Mathematically, a 2D transformation is a function that consumes a 2D point and outputs a 2D point. More formally, we say that $f$ is a 2D transformation if its maps $\Real^2$ to $\Real^2$. In other words, its signature is $$f: \Real^2 \ra \Real^2.$$ Let us look at some examples. One of the simplest transformations is the identity transformation $\mathtt{I}$, which simply outputs whatever the input is: \begin{align*} \mathtt{I}( \ve{x} ) = \ve{x} \end{align*} for every $\ve{x} \in \Real^2$. So, \begin{align*} I((0,0)) &= (0,0), & I((1,2)) &= (1,2),& I((-5,3)) &= (-5, 3), \end{align*} and so on. (To simplify the notation, we will omit double parentheses and write $f(-5, 3)$ in place of $f((-5,3))$ from now on.)
Other transformations are more complicated to define as they involve some parameters to define their behavior. An example of transformations with parameters are the constant functions $\mathtt{C}_{\ve{a}}$ where $\ve{a} \in \Real^2$ is the parameter. The constant function always outputs $\ve{a}$ no matter what the input is: \begin{align*} \mathtt{C}_{\ve{a}}(\ve{x}) = \ve{a} \end{align*} for all $\ve{x} \in \Real^2$. So, \begin{align*} \mathtt{C}_{(2,1)}(10, 15) &= (2,1), & \mathtt{C}_{(-1,1)}(0, 0) &= (-1,1), & \mathtt{C}_{(46,49)}(39, 888) &= (46,49). \end{align*} (Again, when the parameter is a 2D point, we may drop the parantheses around it to make the notation simpler. That is, we may write $\mathtt{C}_{2,1}$ to mena $\mathtt{C}_{(2,1)}$.) Note that, while there is only one identity transformation, there are as many constants functions as there are points in $\Real^2$.
A type of transformation that is used extensively in computer graphics is the translation. Like a constant function, a translation $\mathtt{T}_{\ve{a}}$ is parametered by a point $\mathbf{a} \in \Real^2$. What it does is to add $\ve{a}$ to the input: \begin{align*} \mathtt{T}_{\ve{a}}(\ve{x}) = \ve{x} + \ve{a}. \end{align*} So, \begin{align*} \mathtt{T}_{1,1}(5,6) &= (6,7), & \mathtt{T}_{-2,3}(7,8) &= (5,11), & \mathtt{T}_{-10,-20}(100,200) &= (90,180). \end{align*}
Lastly, another type of transformation that is used extensively in computer graphics is scaling. It is also parameterized by a point $\ve{a} \in \Real^2$, but it is better to treat the points as an ordered pair $(a_1, a_2)$. The scaling $\mathtt{S}_{a_1,a_2}$ simply multiplies $a_1$ to the $x$ component of the input and $a_2$ to the $y$-component of the input. In other words, \begin{align*} \mathtt{S}_{a_1, a_2}\bigg( \begin{bmatrix} x \\ y \end{bmatrix} \bigg) = \begin{bmatrix} a_1 x \\ a_2 y \end{bmatrix} \end{align*} So, \begin{align*} \mathtt{S}_{2,2}(10, 9) &= (20, 18), & \mathtt{S}_{4,5}(-3, 2) &= (-12, 10), & \mathtt{S}_{20,10}(-1,-2) &= (-20, -20). \end{align*}
So far, we have introduced transformation as a mathematical concept. This, however, is very abstract and quite removed from the visual world of computer graphics. However, transformations are used in graphics because they we can apply them to graphics data and see the results with our eyes. In this section, we shall see how we can apply transformations to meshes why they are useful to graphics practioners.

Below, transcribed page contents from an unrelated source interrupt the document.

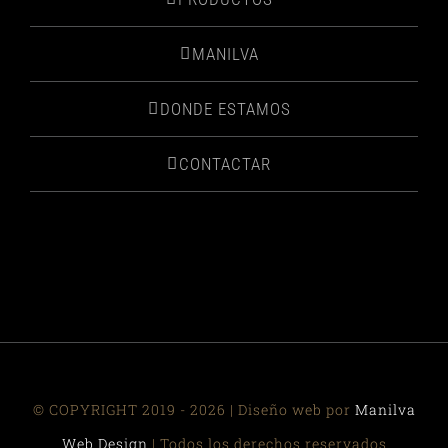
MANILVA
DONDE ESTAMOS
CONTACTAR
© COPYRIGHT 2019 - 2026 | Diseño web por
Manilva
Web Design
| Todos los derechos reservados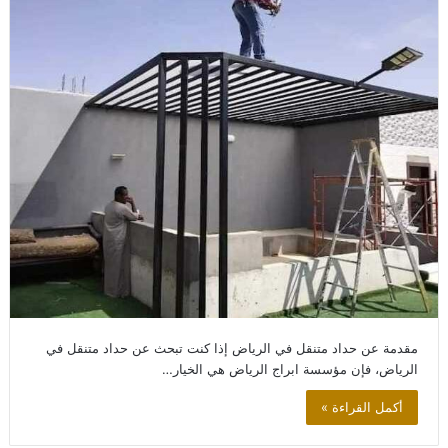
مقدمة عن حداد متنقل في الرياض إذا كنت تبحث عن حداد متنقل في
الرياض، فإن مؤسسة ابراج الرياض هي الخيار…
أكمل القراءة »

Meshes are made of vertices, and all vertices must have one attribute: their positions. For a 2D mesh, the position is a point in $\Real^2$. If we apply a 2D transformation to it, we get another position. In other words, when we apply a transformation to a vertex, we move it to a new position. So, if we apply the same transformation to all vertices in a mesh, we can change both the mesh's positions and shape. Let's see how the transformations we have learned so far affect 2D meshes.
For the identity transformation $\mathtt{I}$, we know that it does not change any vertex's position at all, so any mesh would remain unchanged if we apply the identity transformation to it. For the constant transformation $\mathbb{C}_{a,b}$, all vertices are moved $(a,b)$, and so the mesh is reduced to a single point. So, these two transformations are not useful on their own.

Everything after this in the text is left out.